Deriving fine-scale models of human mobility from aggregated origin-destination flow data

Abstract

The spatial dynamics of epidemics are fundamentally affected by patterns of human mobility. Mobile phone call detail records (CDRs) are a rich source of mobility data, and allow semi-mechanistic models of movement to be parameterised even for resource-poor settings. While the gravity model typically reproduces human movement reasonably well at the administrative level spatial scale, past studies suggest that parameter estimates vary with the level of spatial discretisation at which models are fitted. Given that privacy concerns usually preclude public release of very fine-scale movement data, such variation would be problematic for individual-based simulations of epidemic spread parametrised at a fine spatial scale. We therefore present new methods to fit fine-scale mathematical mobility models (here we implement variants of the gravity and radiation models) to spatially aggregated movement data and investigate how model parameter estimates vary with spatial resolution. We use gridded population data at 1km resolution to derive population counts at different spatial scales (down to ∼ 5km grids) and implement mobility models at each scale. Parameters are estimated from administrative-level flow data between overnight locations in Kenya and Namibia derived from CDRs: where the model spatial resolution exceeds that of the mobility data, we compare the flow data between a particular origin and destination with the sum of all model flows between cells that lie within those particular origin and destination administrative units.

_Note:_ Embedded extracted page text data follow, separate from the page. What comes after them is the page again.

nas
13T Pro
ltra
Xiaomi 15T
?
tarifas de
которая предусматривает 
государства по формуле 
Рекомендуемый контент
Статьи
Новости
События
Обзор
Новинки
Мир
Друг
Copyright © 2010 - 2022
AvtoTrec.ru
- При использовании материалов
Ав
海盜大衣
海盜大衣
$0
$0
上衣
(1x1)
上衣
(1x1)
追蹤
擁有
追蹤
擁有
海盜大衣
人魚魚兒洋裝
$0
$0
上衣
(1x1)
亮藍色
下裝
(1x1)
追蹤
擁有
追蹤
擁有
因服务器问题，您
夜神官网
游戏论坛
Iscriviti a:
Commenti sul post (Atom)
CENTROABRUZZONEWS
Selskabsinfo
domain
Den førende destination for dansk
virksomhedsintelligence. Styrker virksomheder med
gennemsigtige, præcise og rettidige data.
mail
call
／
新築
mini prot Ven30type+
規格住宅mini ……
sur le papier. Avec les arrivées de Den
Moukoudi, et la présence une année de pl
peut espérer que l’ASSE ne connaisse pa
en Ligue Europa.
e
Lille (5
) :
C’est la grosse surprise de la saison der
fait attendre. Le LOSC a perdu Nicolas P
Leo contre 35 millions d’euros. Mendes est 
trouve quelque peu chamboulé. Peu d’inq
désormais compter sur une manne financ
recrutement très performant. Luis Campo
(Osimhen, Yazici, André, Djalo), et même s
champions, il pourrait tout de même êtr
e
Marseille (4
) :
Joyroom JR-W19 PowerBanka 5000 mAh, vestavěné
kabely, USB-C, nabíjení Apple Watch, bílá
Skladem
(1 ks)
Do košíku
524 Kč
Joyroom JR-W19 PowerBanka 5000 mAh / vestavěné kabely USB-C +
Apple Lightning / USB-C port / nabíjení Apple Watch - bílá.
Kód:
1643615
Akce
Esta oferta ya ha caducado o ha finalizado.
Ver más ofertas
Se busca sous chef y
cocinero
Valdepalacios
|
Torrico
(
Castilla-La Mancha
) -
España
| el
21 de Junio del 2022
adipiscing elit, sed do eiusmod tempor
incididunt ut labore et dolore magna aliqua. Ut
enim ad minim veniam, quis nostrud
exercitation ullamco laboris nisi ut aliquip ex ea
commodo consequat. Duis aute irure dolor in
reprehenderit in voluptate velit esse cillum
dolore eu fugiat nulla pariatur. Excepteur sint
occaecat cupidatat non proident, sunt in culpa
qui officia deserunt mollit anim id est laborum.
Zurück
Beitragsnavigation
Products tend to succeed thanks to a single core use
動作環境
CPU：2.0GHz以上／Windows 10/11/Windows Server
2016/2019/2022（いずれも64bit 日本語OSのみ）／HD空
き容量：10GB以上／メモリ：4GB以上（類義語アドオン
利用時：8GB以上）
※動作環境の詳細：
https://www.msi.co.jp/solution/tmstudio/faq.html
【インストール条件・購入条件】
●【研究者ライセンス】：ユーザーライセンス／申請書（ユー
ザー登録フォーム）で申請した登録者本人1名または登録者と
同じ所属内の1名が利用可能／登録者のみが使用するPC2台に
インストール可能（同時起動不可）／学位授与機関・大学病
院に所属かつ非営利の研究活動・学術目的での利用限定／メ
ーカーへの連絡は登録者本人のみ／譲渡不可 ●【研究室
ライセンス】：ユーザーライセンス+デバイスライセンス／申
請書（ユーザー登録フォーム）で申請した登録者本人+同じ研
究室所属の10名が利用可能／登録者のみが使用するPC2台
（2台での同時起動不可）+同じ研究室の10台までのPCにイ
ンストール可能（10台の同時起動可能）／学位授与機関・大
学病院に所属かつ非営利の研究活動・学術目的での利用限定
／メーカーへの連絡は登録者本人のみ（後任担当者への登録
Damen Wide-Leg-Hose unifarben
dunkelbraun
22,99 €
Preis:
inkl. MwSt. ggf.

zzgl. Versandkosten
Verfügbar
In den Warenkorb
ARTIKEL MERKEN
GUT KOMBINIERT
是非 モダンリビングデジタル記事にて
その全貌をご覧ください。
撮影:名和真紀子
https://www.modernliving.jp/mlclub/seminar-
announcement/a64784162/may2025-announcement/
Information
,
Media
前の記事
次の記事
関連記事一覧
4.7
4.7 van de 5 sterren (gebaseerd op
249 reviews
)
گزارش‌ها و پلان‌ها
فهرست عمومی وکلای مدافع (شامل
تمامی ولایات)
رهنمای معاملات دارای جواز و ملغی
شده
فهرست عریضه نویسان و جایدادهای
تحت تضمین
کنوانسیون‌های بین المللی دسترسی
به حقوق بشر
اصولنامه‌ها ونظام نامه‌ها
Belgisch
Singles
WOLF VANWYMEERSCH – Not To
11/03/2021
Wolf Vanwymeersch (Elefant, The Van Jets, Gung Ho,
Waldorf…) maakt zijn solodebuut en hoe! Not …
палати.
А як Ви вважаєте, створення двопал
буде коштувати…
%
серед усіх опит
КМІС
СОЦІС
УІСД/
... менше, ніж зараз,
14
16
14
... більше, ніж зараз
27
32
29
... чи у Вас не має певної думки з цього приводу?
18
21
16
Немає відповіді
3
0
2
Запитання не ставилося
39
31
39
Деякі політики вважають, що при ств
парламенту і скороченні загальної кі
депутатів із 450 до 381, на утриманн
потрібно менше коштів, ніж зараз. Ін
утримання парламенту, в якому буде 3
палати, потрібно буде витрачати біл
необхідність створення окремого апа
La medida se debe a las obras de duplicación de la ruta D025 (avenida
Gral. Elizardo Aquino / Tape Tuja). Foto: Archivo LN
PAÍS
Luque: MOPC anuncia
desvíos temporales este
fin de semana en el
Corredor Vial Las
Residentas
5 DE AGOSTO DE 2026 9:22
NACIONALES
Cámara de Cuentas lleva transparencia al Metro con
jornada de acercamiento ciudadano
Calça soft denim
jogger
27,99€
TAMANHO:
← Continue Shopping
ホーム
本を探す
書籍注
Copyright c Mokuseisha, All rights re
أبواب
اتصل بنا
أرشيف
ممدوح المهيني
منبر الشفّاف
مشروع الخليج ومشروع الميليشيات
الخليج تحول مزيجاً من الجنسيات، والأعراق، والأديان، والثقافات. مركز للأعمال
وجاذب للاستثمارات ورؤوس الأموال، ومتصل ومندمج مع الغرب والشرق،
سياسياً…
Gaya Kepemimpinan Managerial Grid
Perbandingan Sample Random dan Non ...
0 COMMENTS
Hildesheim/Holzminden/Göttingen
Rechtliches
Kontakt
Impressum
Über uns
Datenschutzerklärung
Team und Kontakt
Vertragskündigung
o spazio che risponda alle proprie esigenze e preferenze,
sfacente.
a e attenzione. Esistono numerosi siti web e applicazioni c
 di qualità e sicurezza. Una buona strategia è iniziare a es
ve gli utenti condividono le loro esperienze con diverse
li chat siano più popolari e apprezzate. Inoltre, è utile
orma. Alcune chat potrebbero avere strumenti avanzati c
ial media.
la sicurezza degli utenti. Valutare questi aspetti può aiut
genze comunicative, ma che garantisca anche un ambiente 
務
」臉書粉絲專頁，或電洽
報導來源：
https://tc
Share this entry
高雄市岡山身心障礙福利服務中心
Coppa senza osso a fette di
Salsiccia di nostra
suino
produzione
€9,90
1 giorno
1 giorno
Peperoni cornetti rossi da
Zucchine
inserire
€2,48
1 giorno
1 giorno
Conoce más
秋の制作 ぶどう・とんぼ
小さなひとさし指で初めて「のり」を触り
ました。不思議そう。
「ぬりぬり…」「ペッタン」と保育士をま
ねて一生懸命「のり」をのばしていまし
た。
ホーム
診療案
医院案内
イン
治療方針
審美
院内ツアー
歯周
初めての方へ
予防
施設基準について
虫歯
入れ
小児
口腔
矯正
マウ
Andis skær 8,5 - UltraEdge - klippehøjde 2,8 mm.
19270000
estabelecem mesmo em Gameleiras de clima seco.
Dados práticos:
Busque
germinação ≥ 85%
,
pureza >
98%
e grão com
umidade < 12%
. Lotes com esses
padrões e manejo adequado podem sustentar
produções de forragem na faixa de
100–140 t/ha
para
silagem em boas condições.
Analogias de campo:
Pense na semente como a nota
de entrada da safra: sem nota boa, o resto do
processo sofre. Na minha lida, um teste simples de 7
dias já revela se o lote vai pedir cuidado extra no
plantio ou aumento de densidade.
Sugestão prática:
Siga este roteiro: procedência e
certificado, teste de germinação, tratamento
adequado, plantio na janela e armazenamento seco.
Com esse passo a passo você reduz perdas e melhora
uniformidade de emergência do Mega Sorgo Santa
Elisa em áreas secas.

Clear evidence of over-dispersion supports the use of negative binomial instead of Poisson likelihood for count data with high values. Radiation models use fewer parameters than the gravity model and better predict trips between overnight locations for both considered countries. Results show that estimates for some parameters change between countries and with spatial resolution and highlight how imperfect flow data and spatial population distribution can influence model fit.